- **TASK PROMPT**: Print out the data that follows exactly, character for character, apart from the pictures.

** MATERIAL SHOWN follows **

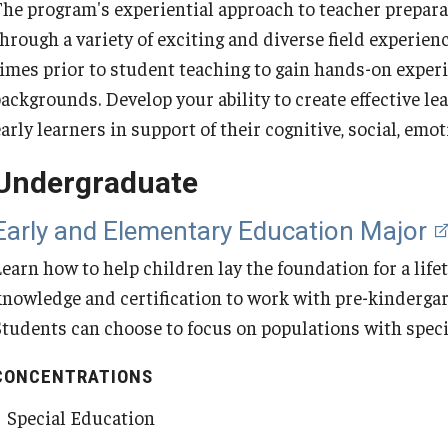
The program's experiential approach to teacher prepara
Programs
ty Engagement
through a variety of exciting and diverse field experien
Board Certified Behavior Analyst
Educational and Organizational
Middle Grades (Gr.4-8) Graduate
School Psychology PhD
Certification Only Graduate Program
English Language Teaching Certificate
Urban Education and Policy MEd
times prior to student teaching to gain hands-on exper
Credential
Leadership MEd
Certificate
Secondary Education Graduate Degree
(Undergraduate)
s
ackgrounds. Develop your ability to create effective lea
Programs
About School Psychology Program
Early and Elementary Education with
Urban Education Certificate (Graduate)
early learners in support of their cognitive, social, em
MSEd Program FAQ
K-12 School Leadership Certificate
Middle Grades (Gr.4-8) Education Major
Special Education MEd
Secondary Education-World Languages
(Graduate)
Secondary Education Majors
Education Major
Undergraduate
Program FAQs
ABA MSEd Program Metrics
Special Education MEd
Early and Elementary Education Major
Superintendency Certificate (Graduate)
English Language Teaching Certificate
(Graduate)
Learn how to help children lay the foundation for a lif
MSEd Practica
Special Education Certificate (Graduate
Educational Leadership EdD in Jamaica
add-on)
knowledge and certification to work with pre-kinderga
English as a Second Language
Students can choose to focus on populations with speci
Certificate (Graduate)
Educational Leadership MEd in Jamaica
CONCENTRATIONS
Secondary Education-World Languages
Special Education
Education Certificate (Graduate)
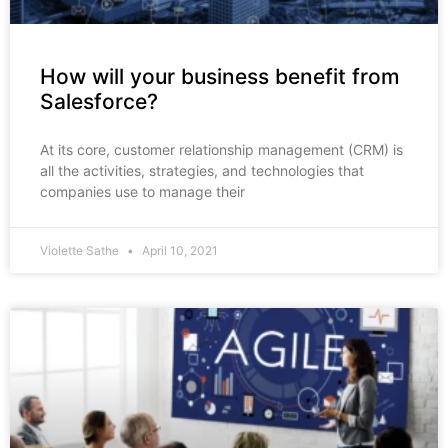
How will your business benefit from
Salesforce?
At its core, customer relationship management (CRM) is
all the activities, strategies, and technologies that
companies use to manage their
Violette Sathe
April 10, 2021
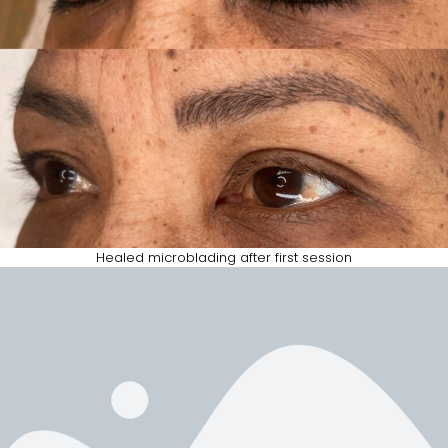
Healed microblading after first session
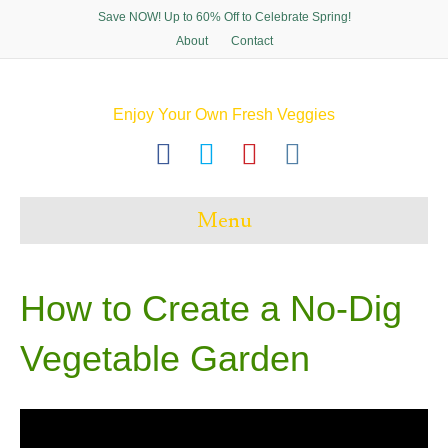
Save NOW! Up to 60% Off to Celebrate Spring!
About
Contact
Enjoy Your Own Fresh Veggies
F
T
P
I
a
w
i
n
c
i
n
s
Menu
e
t
t
t
b
t
e
a
o
e
r
g
How to Create a No-Dig
o
r
e
r
Vegetable Garden
k
s
a
t
m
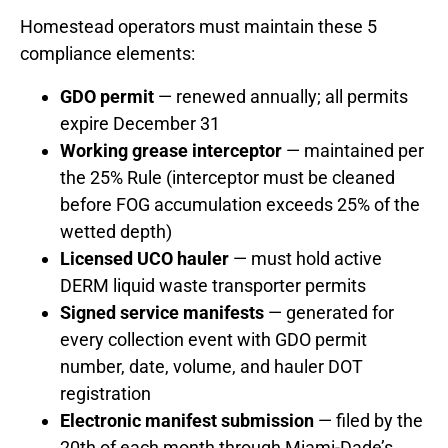
Homestead operators must maintain these 5
compliance elements:
GDO permit
— renewed annually; all permits
expire December 31
Working grease interceptor
— maintained per
the 25% Rule (interceptor must be cleaned
before FOG accumulation exceeds 25% of the
wetted depth)
Licensed UCO hauler
— must hold active
DERM liquid waste transporter permits
Signed service manifests
— generated for
every collection event with GDO permit
number, date, volume, and hauler DOT
registration
Electronic manifest submission
— filed by the
20th of each month through Miami-Dade’s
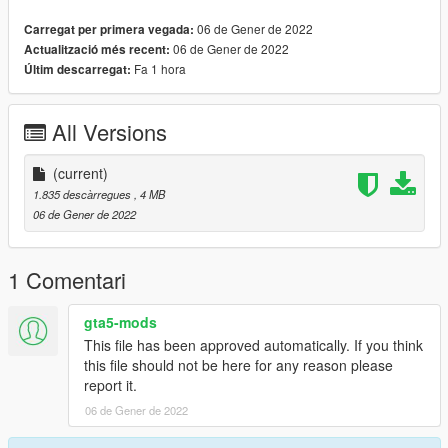
﹥ Drag and Drop files into ''Stream Folder''
06 de Gener de 2022
Carregat per primera vegada:
06 de Gener de 2022
Actualització més recent:
💖 https://discord.gg/KEKYBqsQcg 💖
Fa 1 hora
Últim descarregat:
All Versions
(current)
1.835 descàrregues
, 4 MB
06 de Gener de 2022
1 Comentari
gta5-mods
This file has been approved automatically. If you think
this file should not be here for any reason please
report it.
06 de Gener de 2022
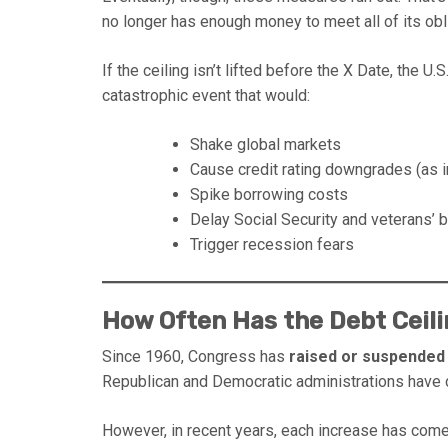
no longer has enough money to meet all of its obl
If the ceiling isn’t lifted before the X Date, the U.
catastrophic event that would:
Shake global markets
Cause credit rating downgrades (as 
Spike borrowing costs
Delay Social Security and veterans’ 
Trigger recession fears
How Often Has the Debt Ceil
Since 1960, Congress has
raised or suspended 
Republican and Democratic administrations have d
However, in recent years, each increase has com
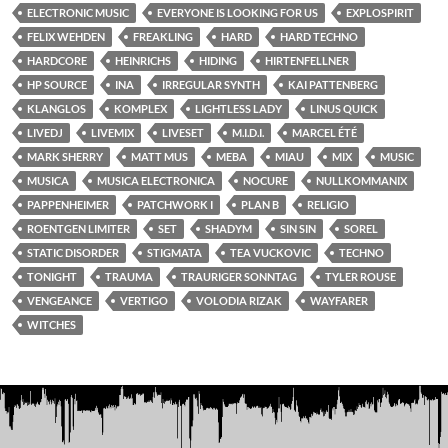
ELECTRONIC MUSIC
EVERYONE IS LOOKING FOR US
EXPLOSPIRIT
FELIX WEHDEN
FREAKLING
HARD
HARD TECHNO
HARDCORE
HEINRICHS
HIDING
HIRTENFELLNER
HP SOURCE
INA
IRREGULAR SYNTH
KAI PATTENBERG
KLANGLOS
KOMPLEX
LIGHTLESS LADY
LINUS QUICK
LIVEDJ
LIVEMIX
LIVESET
M.I.D.I.
MARCEL ÉTÉ
MARK SHERRY
MATT MUS
MEBA
MIAU
MIX
MUSIC
MUSICA
MUSICA ELECTRONICA
NOCURE
NULLKOMMANIX
PAPPENHEIMER
PATCHWORK I
PLAN B
RELIGIO
ROENTGEN LIMITER
SET
SHADYM
SIN SIN
SOREL
STATIC DISORDER
STIGMATA
TEA VUCKOVIC
TECHNO
TONIGHT
TRAUMA
TRAURIGER SONNTAG
TYLER ROUSE
VENGEANCE
VERTIGO
VOLODIA RIZAK
WAYFARER
WITCHES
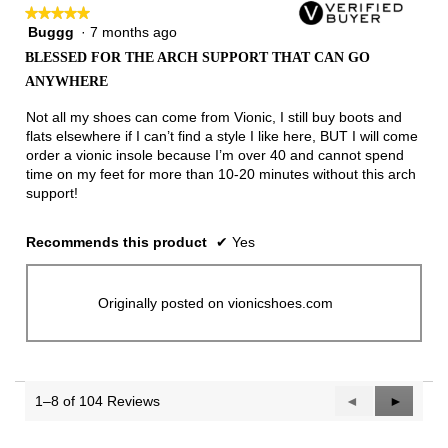
★★★★★
★★★★★
Buggg
·
7 months ago
5
out
BLESSED FOR THE ARCH SUPPORT THAT CAN GO
of
ANYWHERE
5
stars.
Not all my shoes can come from Vionic, I still buy boots and
flats elsewhere if I can’t find a style I like here, BUT I will come
order a vionic insole because I’m over 40 and cannot spend
time on my feet for more than 10-20 minutes without this arch
support!
Recommends this product
✔
Yes
Originally posted on vionicshoes.com
1–8 of 104 Reviews
Previous
◄
Next
►
Reviews
Reviews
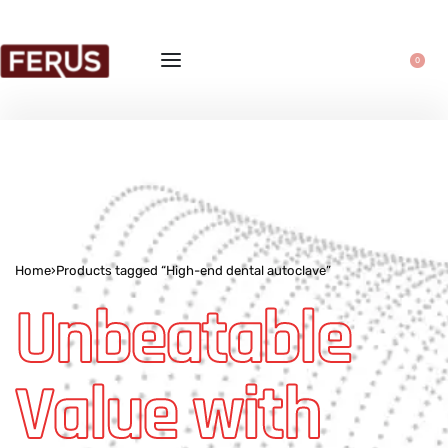
0
Home
›
Products tagged “High-end dental autoclave”
Unbeatable
Value with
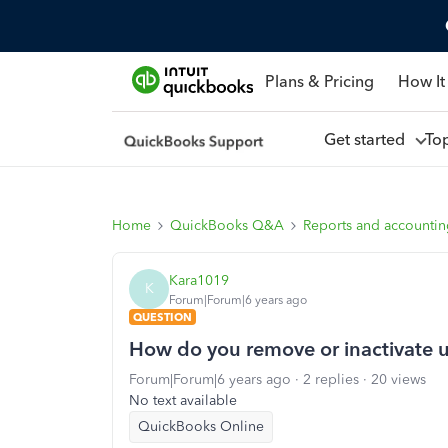
Plans & Pricing
How It
Get started
To
Home
QuickBooks Q&A
Reports and accounti
Kara1019
K
Forum|Forum|6 years ago
QUESTION
How do you remove or inactivate
Forum|Forum|6 years ago
2 replies
20 views
No text available
QuickBooks Online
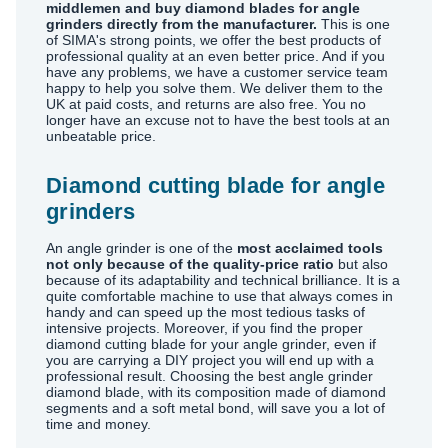
middlemen and buy diamond blades for angle
grinders directly from the manufacturer.
This is one
of SIMA's strong points, we offer the best products of
professional quality at an even better price. And if you
have any problems, we have a customer service team
happy to help you solve them. We deliver them to the
UK at paid costs, and returns are also free. You no
longer have an excuse not to have the best tools at an
unbeatable price.
Diamond cutting blade for angle
grinders
An angle grinder is one of the
most acclaimed tools
not only because of the quality-price ratio
but also
because of its adaptability and technical brilliance. It is a
quite comfortable machine to use that always comes in
handy and can speed up the most tedious tasks of
intensive projects. Moreover, if you find the proper
diamond cutting blade for your angle grinder, even if
you are carrying a DIY project you will end up with a
professional result. Choosing the best angle grinder
diamond blade, with its composition made of diamond
segments and a soft metal bond, will save you a lot of
time and money.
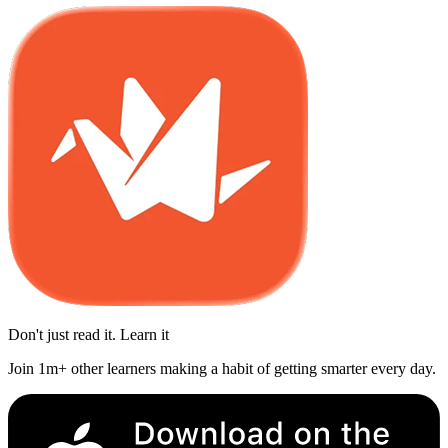
Don't just read it. Learn it
Join 1m+ other learners making a habit of getting smarter every day.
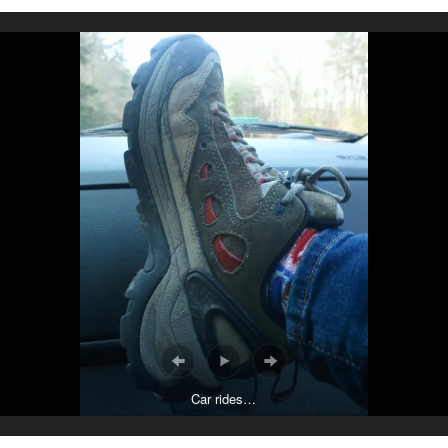
Car rides…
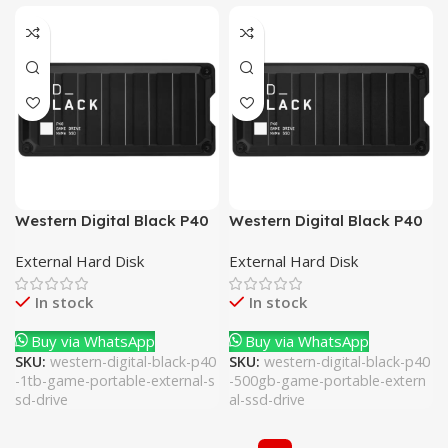
Western Digital Black P40
Western Digital Black P40
1TB Game Portable
500GB Game Portable
External Hard Disk
External Hard Disk
External SSD Drive
External SSD Drive
In stock
In stock
Buy via WhatsApp
Buy via WhatsApp
SKU:
western-digital-black-p40
SKU:
western-digital-black-p40
-1tb-game-portable-external-s
-500gb-game-portable-extern
sd-drive
al-ssd-drive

** End of MATERIAL SHOWN **

- **ANSWER BOX**:
The program's experiential approach to teacher prepara
Programs
ty Engagement
through a variety of exciting and diverse field experien
Board Certified Behavior Analyst
Educational and Organizational
Middle Grades (Gr.4-8) Graduate
School Psychology PhD
Certification Only Graduate Program
English Language Teaching Certificate
Urban Education and Policy MEd
times prior to student teaching to gain hands-on exper
Credential
Leadership MEd
Certificate
Secondary Education Graduate Degree
(Undergraduate)
s
ackgrounds. Develop your ability to create effective lea
Programs
About School Psychology Program
Early and Elementary Education with
Urban Education Certificate (Graduate)
early learners in support of their cognitive, social, em
MSEd Program FAQ
K-12 School Leadership Certificate
Middle Grades (Gr.4-8) Education Major
Special Education MEd
Secondary Education-World Languages
(Graduate)
Secondary Education Majors
Education Major
Undergraduate
Program FAQs
ABA MSEd Program Metrics
Special Education MEd
Early and Elementary Education Major
Superintendency Certificate (Graduate)
English Language Teaching Certificate
(Graduate)
Learn how to help children lay the foundation for a lif
MSEd Practica
Special Education Certificate (Graduate
Educational Leadership EdD in Jamaica
add-on)
knowledge and certification to work with pre-kinderga
English as a Second Language
Students can choose to focus on populations with speci
Certificate (Graduate)
Educational Leadership MEd in Jamaica
CONCENTRATIONS
Secondary Education-World Languages
Special Education
Education Certificate (Graduate)
How will your business benefit from
Salesforce?
At its core, customer relationship management (CRM) is
all the activities, strategies, and technologies that
companies use to manage their
Violette Sathe
April 10, 2021
Healed microblading after first session
Save NOW! Up to 60% Off to Celebrate Spring!
About
Contact
Enjoy Your Own Fresh Veggies
F
T
P
I
a
w
i
n
c
i
n
s
Menu
e
t
t
t
b
t
e
a
o
e
r
g
How to Create a No-Dig
o
r
e
r
Vegetable Garden
k
s
a
t
m
Homestead operators must maintain these 5
compliance elements:
GDO permit
— renewed annually; all permits
expire December 31
Working grease interceptor
— maintained per
the 25% Rule (interceptor must be cleaned
before FOG accumulation exceeds 25% of the
wetted depth)
Licensed UCO hauler
— must hold active
DERM liquid waste transporter permits
Signed service manifests
— generated for
every collection event with GDO permit
number, date, volume, and hauler DOT
registration
Electronic manifest submission
— filed by the
20th of each month through Miami-Dade’s
﹥ Drag and Drop files into ''Stream Folder''
06 de Gener de 2022
Carregat per primera vegada:
06 de Gener de 2022
Actualització més recent:
💖 https://discord.gg/KEKYBqsQcg 💖
Fa 1 hora
Últim descarregat:
All Versions
(current)
1.835 descàrregues
, 4 MB
06 de Gener de 2022
1 Comentari
gta5-mods
This file has been approved automatically. If you think
this file should not be here for any reason please
report it.
06 de Gener de 2022
no longer has enough money to meet all of its obl
If the ceiling isn’t lifted before the X Date, the U.
catastrophic event that would:
Shake global markets
Cause credit rating downgrades (as 
Spike borrowing costs
Delay Social Security and veterans’ 
Trigger recession fears
How Often Has the Debt Ceil
Since 1960, Congress has
raised or suspended 
Republican and Democratic administrations have d
However, in recent years, each increase has com
ELECTRONIC MUSIC
EVERYONE IS LOOKING FOR US
EXPLOSPIRIT
FELIX WEHDEN
FREAKLING
HARD
HARD TECHNO
HARDCORE
HEINRICHS
HIDING
HIRTENFELLNER
HP SOURCE
INA
IRREGULAR SYNTH
KAI PATTENBERG
KLANGLOS
KOMPLEX
LIGHTLESS LADY
LINUS QUICK
LIVEDJ
LIVEMIX
LIVESET
M.I.D.I.
MARCEL ÉTÉ
MARK SHERRY
MATT MUS
MEBA
MIAU
MIX
MUSIC
MUSICA
MUSICA ELECTRONICA
NOCURE
NULLKOMMANIX
PAPPENHEIMER
PATCHWORK I
PLAN B
RELIGIO
ROENTGEN LIMITER
SET
SHADYM
SIN SIN
SOREL
STATIC DISORDER
STIGMATA
TEA VUCKOVIC
TECHNO
TONIGHT
TRAUMA
TRAURIGER SONNTAG
TYLER ROUSE
VENGEANCE
VERTIGO
VOLODIA RIZAK
WAYFARER
WITCHES
★★★★★
★★★★★
Buggg
·
7 months ago
5
out
BLESSED FOR THE ARCH SUPPORT THAT CAN GO
of
ANYWHERE
5
stars.
Not all my shoes can come from Vionic, I still buy boots and
flats elsewhere if I can’t find a style I like here, BUT I will come
order a vionic insole because I’m over 40 and cannot spend
time on my feet for more than 10-20 minutes without this arch
support!
Recommends this product
✔
Yes
Originally posted on vionicshoes.com
1–8 of 104 Reviews
Previous
◄
Next
►
Reviews
Reviews
0
Home
›
Products tagged “High-end dental autoclave”
Unbeatable
Value with
Plans & Pricing
How It
Get started
To
Home
QuickBooks Q&A
Reports and accounti
Kara1019
K
Forum|Forum|6 years ago
QUESTION
How do you remove or inactivate
Forum|Forum|6 years ago
2 replies
20 views
No text available
QuickBooks Online
middlemen and buy diamond blades for angle
grinders directly from the manufacturer.
This is one
of SIMA's strong points, we offer the best products of
professional quality at an even better price. And if you
have any problems, we have a customer service team
happy to help you solve them. We deliver them to the
UK at paid costs, and returns are also free. You no
longer have an excuse not to have the best tools at an
unbeatable price.
Diamond cutting blade for angle
grinders
An angle grinder is one of the
most acclaimed tools
not only because of the quality-price ratio
but also
because of its adaptability and technical brilliance. It is a
quite comfortable machine to use that always comes in
handy and can speed up the most tedious tasks of
intensive projects. Moreover, if you find the proper
diamond cutting blade for your angle grinder, even if
you are carrying a DIY project you will end up with a
professional result. Choosing the best angle grinder
diamond blade, with its composition made of diamond
segments and a soft metal bond, will save you a lot of
time and money.
Don't just read it. Learn it
Join 1m+ other learners making a habit of getting smarter every day.
Car rides…
Western Digital Black P40
Western Digital Black P40
1TB Game Portable
500GB Game Portable
External Hard Disk
External Hard Disk
External SSD Drive
External SSD Drive
In stock
In stock
Buy via WhatsApp
Buy via WhatsApp
SKU:
western-digital-black-p40
SKU:
western-digital-black-p40
-1tb-game-portable-external-s
-500gb-game-portable-extern
sd-drive
al-ssd-drive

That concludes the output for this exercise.